--- WHAT IS REQUIRED ---
From the entries below, copy out all lines holding "Peru".

--- Stored data entries ---
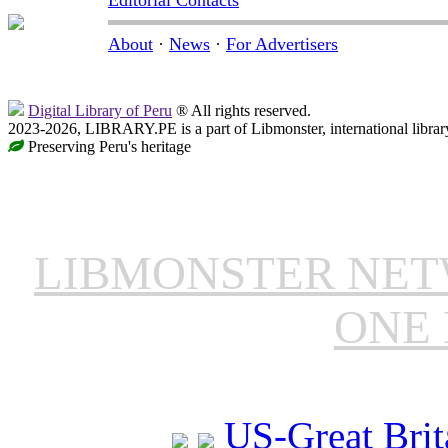
About
·
News
·
For Advertisers
Digital Library of Peru
® All rights reserved.
2023-2026, LIBRARY.PE is a part of Libmonster, international librar
Preserving Peru's heritage
LIBMONSTER NE
ONE 
US-Great Brit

--- EXPECTED ANSWER ---
Digital Library of Peru
Preserving Peru's heritage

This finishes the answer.